Reported cross bridges in examined bacterial species

Species	Cross bridge	PlyPy sensitive	Reference
B. cereus	Direct	No	40
E. faecalis	l-Ala2-3	No	40
Enterococcus faecium	d-Asp	No	40
S. aureus	Gly5	No	60
Staphylococcus epidermidis	Gly5, variable (Ser)	No	60
S. rattus	l-Ala2-3	No	36
S. oralis	Direct	No	36
S. pneumoniae	Direct, variable	No	61
S. sanguinis	l-Ala2-3, direct	No	40
S. sobrinus	l-Thr–l-Ala	No	62
S. mutans	l-Ala2-3	No	36
S. suis	Direct	No	63
S. porcinus	l-Ala2-4	Yes	64
S. gordonii	l-Ala2-3	Yes	36
Streptococcus dysgalactiae subsp. equisimilaris	l-Ala2-3	Yes	40
Streptococcus zooepidemicus	l-Ala2-3	Yes	40
S. equi	l-Ala2-3	Yes	40
S. agalactiae	l-Ala–l-Ala (Ser)	Yes	40
S. uberis	l-Ala3-4	Yes	40
S. pyogenes	l-Ala2-3	Yes	40

Importantly, PlyPy not only can kill S. pyogenes in vitro, but also it is efficient in vivo at low concentrations (Fig. 7).

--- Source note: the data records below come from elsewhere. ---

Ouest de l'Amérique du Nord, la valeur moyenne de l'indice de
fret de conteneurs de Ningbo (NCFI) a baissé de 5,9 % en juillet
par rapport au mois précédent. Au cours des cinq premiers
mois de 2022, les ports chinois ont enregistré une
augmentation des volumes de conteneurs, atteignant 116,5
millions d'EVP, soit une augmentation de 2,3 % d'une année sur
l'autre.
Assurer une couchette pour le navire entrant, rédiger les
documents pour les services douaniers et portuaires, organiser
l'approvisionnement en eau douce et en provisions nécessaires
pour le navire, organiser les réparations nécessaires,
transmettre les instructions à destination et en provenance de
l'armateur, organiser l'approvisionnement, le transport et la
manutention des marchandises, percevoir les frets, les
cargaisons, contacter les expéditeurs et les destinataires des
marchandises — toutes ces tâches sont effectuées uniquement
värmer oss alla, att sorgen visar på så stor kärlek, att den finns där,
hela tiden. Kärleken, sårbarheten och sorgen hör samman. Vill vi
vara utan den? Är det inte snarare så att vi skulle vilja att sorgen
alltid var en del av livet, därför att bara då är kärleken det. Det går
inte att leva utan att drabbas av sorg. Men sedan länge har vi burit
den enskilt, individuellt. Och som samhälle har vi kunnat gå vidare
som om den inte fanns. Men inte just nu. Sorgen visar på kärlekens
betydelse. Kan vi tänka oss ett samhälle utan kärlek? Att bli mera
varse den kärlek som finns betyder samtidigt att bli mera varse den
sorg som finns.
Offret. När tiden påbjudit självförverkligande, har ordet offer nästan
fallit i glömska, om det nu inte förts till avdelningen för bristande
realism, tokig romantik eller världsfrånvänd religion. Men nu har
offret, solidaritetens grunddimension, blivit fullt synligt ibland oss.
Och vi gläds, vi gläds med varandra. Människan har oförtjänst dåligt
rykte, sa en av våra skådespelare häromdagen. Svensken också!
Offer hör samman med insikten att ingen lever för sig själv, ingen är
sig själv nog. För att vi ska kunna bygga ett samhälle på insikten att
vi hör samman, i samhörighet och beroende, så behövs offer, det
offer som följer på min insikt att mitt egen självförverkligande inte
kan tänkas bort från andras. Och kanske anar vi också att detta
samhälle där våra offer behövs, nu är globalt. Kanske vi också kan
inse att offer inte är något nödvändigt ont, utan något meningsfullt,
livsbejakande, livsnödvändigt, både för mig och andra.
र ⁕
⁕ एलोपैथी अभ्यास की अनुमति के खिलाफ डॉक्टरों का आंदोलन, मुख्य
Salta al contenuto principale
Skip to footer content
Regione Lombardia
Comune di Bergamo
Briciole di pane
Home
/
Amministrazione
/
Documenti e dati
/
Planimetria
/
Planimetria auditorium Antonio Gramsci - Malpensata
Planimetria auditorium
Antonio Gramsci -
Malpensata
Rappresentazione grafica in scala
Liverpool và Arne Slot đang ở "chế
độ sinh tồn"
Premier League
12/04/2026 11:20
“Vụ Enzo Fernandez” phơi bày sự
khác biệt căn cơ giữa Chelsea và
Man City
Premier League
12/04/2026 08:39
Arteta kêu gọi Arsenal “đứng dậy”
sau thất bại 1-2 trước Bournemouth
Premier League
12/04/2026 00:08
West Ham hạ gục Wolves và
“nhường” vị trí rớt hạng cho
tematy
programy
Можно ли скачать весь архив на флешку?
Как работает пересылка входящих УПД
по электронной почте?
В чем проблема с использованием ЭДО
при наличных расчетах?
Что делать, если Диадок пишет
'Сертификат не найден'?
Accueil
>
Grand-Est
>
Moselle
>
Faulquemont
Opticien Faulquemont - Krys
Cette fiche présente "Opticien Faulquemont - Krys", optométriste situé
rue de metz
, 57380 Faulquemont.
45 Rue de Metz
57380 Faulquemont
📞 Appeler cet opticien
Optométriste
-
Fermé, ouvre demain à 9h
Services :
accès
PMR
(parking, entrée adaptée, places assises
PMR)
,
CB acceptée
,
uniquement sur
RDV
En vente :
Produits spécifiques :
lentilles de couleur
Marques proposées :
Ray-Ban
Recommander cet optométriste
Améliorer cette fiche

The S. pyogenes strain MGAS5005 is known for its invasive characteristics and virulence in both mice and humans (41, 42). Although PlyPy shows moderate in vitro activity against this strain (Fig. 2) compared to its activity against other S. pyogenes strains, it significantly protected infected mice from death in a bacteremia model (Fig. 7). Therefore, PlyPy represents a novel S. pyogenes lysin with high therapeutic potential.

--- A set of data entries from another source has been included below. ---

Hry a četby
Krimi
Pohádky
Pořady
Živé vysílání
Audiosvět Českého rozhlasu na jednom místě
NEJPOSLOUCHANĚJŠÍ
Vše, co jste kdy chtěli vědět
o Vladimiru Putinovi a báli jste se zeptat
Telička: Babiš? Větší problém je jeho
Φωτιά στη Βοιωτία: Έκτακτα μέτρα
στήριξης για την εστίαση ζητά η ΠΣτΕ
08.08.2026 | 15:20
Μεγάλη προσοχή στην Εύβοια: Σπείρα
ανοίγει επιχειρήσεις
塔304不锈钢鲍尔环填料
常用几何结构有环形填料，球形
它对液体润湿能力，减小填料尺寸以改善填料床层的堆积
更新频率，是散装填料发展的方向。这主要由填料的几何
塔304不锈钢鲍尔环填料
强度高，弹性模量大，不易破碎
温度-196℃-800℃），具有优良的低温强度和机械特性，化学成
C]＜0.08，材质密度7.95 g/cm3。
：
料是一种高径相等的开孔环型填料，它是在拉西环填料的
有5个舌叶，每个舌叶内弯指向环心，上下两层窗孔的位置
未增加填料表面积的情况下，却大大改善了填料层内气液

While several other lysins with activity against S. pyogenes have been characterized, PlyPy is unique in various aspects. Not only does it have an unusually low pI (even in comparison to the pIs of other streptococcal lysins), but it also displays an unusual dependence on a low concentration of CaCl₂. Furthermore, in contrast to PlyC, PlyPy does not seem to interact with the polyrhamnose backbone of the streptococcal carbohydrate antigen, suggesting that these two lysins may interact with different conserved structures in the cell wall. This suggests that these lysins could be used individually or in combination to increase their beneficial antimicrobial effect and stresses the importance of studying several lysins to gain a broader knowledge of how these important molecules interact with the bacterial cell wall.